Note: If using a baking sheet, you will have to create the loaf shape yourself, which isnt difficult. However, the loaf typically sits flatter, which can result in faster baking times.

Once the loaf is formed, paint the top of the loaf generously with the remaining glaze. Now it is ready for the oven. Place it in a 350 degree oven for one hour and ten minutes, or until the interior reaches 160 degrees. Finally, remove it from the oven and let the meatloaf rest for 5-10 minutes to allow the juices to settle.

Note: The total baking time will vary depending on how thick your meatloaf is. I recommend keeping a probe thermometer inserted in the meat as it cooks so you can monitor the progress.

Store your leftover meatloaf in an airtight container in the refrigerator for up to four days. Use the leftovers to make incredible meatloaf sandwiches!

Meatloaf slices can be reheated in the microwave, but the best way to reheat meatloaf is to place it in a 350 degree oven until warmed through.

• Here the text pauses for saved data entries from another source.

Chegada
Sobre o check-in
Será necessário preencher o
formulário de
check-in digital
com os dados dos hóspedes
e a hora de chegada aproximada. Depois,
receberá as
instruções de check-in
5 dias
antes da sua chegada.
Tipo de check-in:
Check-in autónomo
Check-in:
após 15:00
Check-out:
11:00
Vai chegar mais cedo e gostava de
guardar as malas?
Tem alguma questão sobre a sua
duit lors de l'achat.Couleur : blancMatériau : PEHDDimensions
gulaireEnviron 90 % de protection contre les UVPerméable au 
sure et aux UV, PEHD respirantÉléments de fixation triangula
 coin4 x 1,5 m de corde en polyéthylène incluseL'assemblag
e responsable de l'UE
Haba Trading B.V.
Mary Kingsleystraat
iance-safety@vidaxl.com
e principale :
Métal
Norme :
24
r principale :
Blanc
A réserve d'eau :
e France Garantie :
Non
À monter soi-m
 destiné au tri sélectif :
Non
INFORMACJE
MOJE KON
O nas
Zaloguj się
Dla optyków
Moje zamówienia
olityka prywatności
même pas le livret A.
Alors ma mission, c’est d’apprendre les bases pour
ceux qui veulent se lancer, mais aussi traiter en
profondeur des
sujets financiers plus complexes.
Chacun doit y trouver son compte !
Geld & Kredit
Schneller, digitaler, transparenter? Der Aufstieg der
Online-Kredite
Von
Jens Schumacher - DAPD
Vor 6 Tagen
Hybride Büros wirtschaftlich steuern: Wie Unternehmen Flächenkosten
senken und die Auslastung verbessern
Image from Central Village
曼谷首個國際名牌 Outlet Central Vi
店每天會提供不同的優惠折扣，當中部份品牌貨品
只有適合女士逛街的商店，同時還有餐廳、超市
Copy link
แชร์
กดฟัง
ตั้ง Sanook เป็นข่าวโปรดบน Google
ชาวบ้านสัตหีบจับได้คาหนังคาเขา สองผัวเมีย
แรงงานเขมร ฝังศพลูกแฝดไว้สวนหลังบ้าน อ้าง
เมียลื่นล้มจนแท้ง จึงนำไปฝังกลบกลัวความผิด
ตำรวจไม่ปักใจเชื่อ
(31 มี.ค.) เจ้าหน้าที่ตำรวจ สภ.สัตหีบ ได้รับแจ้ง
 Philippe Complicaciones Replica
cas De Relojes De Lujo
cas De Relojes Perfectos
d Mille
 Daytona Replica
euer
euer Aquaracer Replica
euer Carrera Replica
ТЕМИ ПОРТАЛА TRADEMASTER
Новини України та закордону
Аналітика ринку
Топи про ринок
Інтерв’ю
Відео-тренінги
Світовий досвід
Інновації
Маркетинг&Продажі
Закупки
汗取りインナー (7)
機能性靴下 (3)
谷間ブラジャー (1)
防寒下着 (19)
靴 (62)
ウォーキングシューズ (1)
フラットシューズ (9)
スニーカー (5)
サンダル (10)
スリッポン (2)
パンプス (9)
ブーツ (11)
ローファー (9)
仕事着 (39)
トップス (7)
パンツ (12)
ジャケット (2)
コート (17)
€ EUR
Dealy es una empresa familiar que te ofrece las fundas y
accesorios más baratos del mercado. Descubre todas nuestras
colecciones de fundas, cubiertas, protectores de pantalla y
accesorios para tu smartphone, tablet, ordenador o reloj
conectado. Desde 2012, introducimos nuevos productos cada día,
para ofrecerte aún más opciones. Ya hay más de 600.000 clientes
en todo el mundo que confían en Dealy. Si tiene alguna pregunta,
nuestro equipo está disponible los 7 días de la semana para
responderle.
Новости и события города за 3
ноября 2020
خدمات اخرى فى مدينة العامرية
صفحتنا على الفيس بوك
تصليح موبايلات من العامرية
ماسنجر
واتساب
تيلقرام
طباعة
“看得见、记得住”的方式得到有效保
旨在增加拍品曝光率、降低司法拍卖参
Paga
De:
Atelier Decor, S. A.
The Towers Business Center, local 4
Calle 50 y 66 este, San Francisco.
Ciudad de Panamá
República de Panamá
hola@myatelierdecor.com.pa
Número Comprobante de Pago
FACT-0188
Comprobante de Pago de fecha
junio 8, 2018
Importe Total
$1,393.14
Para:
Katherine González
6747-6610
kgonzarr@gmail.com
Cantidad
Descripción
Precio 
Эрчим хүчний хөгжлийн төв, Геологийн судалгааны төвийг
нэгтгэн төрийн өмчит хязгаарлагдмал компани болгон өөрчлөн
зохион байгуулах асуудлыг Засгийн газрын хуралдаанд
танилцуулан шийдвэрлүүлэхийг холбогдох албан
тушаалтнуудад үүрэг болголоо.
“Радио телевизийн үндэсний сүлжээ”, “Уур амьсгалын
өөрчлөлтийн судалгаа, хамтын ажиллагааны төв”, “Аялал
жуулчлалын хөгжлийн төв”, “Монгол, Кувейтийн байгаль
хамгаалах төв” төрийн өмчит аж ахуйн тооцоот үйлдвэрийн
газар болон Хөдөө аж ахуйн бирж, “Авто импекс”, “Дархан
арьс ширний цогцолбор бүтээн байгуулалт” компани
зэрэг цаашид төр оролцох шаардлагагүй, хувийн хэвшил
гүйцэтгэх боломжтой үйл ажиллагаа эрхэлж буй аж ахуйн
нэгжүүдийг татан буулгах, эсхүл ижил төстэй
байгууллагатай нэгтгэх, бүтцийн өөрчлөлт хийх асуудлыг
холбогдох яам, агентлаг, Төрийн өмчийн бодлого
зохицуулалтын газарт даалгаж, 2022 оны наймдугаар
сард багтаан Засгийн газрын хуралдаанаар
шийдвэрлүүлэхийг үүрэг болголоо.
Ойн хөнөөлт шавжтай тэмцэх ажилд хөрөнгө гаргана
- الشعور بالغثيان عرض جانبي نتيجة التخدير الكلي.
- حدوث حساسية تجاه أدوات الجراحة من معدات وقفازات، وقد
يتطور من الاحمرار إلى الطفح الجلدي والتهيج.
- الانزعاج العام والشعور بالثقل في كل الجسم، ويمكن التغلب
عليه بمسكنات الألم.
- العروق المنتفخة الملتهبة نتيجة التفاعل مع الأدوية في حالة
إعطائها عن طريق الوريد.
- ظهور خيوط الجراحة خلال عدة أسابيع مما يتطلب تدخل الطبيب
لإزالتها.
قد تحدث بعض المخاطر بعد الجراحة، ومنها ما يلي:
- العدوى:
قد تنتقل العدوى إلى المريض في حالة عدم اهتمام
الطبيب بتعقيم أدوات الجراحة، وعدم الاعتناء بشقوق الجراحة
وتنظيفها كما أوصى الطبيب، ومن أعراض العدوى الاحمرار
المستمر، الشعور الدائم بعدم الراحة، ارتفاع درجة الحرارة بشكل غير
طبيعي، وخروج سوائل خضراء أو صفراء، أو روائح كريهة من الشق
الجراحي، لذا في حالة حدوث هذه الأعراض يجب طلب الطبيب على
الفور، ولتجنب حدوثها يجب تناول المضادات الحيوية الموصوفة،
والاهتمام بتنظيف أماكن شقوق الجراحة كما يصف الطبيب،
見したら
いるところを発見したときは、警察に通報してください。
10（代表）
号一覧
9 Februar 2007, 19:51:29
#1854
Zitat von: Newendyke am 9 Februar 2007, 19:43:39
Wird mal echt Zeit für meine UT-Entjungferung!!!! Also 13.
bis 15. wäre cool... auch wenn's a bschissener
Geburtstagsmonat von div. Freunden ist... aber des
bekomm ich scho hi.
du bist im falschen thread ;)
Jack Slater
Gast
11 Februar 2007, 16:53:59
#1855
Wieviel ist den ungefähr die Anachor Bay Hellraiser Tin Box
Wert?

Yes, you can prepare the raw meatloaf in advance and freeze it. You should wrap it in plastic wrap and place it in a freezer storage bag to prevent freezer burn. Making multiple loaves and freezing them makes meal prep on busy weeks easy.

Meatloaf without bread crumbs (low carb)

FAQ

What can I use in my meatloaf instead of breadcrumbs?

Bread Crumb Substitutes ¼ cup panko. ¼ cup cracker or pretzel crumbs. ¼ cup crushed cornflakes or other unsweetened cereals. ⅔ cup regular rolled oats (Use this only as a substitute for bread crumbs in meat loaf and other meat mixtures, such as burgers.

How do you moisturize meatloaf?

Slather on Sauce: Add a layer of ketchup, barbecue sauce, or a mixture of both on top of your meatloaf before baking. This enhances flavor and helps retain moisture.

What makes meatloaf too moist?

The most common reason meatloaf is mushy is too much liquid added to the mixture.

Why does meatloaf need bread crumbs?

Breadcrumbs for meatloaf are used to absorb the juices and keep them in the meat while it cooks so that it stays moist; without the breadcrumbs, the meat would dry out in the oven. Breadcrumbs also add to the meatloaf’s tender texture so it’s more than a giant seasoned hamburger when you pull it out of the oven.